Meus destaques pessoais na atuação seriam para o Henry Hunt de Rory Kinnear (mas por ser uma das poucas figuras históricas que eu sabia quem era) e o garoto Joseph de David Moorst (mas por ter uma expressão silenciosa de compaixão raivosa em toda cena, como se sua perna tivesse ficado presa em uma armadilha de urso no meio de uma biblioteca).

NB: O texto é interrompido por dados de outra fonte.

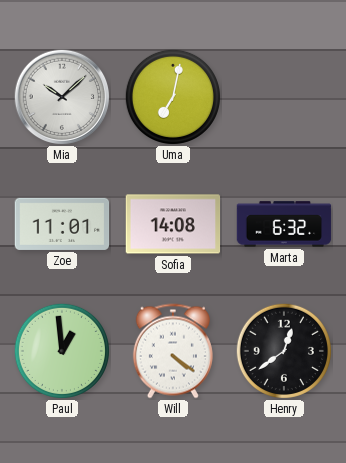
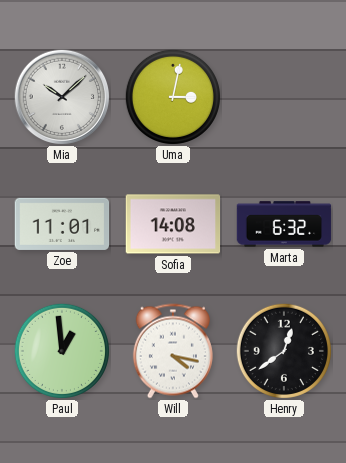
Uma: 7:02 -> 3:02
Will: 4:21 -> 4:17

Uma reunião que poderia ser um e-mail
Sua longa duração acaba sendo o maior defeito da obra, e ao sair da sala de cinema, fica a impressão que o filme não perderia nada se fosse um curta-metragem ou um documentário dramatizado da Netflix. Uma pena, já que o começo dele estabelece um retrato do cotidiano da Inglaterra do começo do século XIX muito bonito e bem executado.
Os eventos de Peterloo foram importantíssimos, e ainda o são, já que é sempre possível fazer paralelos de fatos históricos com o cotidiano em que vivemos. Mas o filme é cansativo, apesar de parecer cair bem num sábado à tarde como uma daquelas coisas que você deixa passando na TV enquanto faz outra coisa. Talvez o que faltou mesmo foi algo pra me entreter enquanto os personagens clamavam impropérios contra o parlamento em pubs ingleses.
Peterloo entra em cartaz dia 12 de setembro.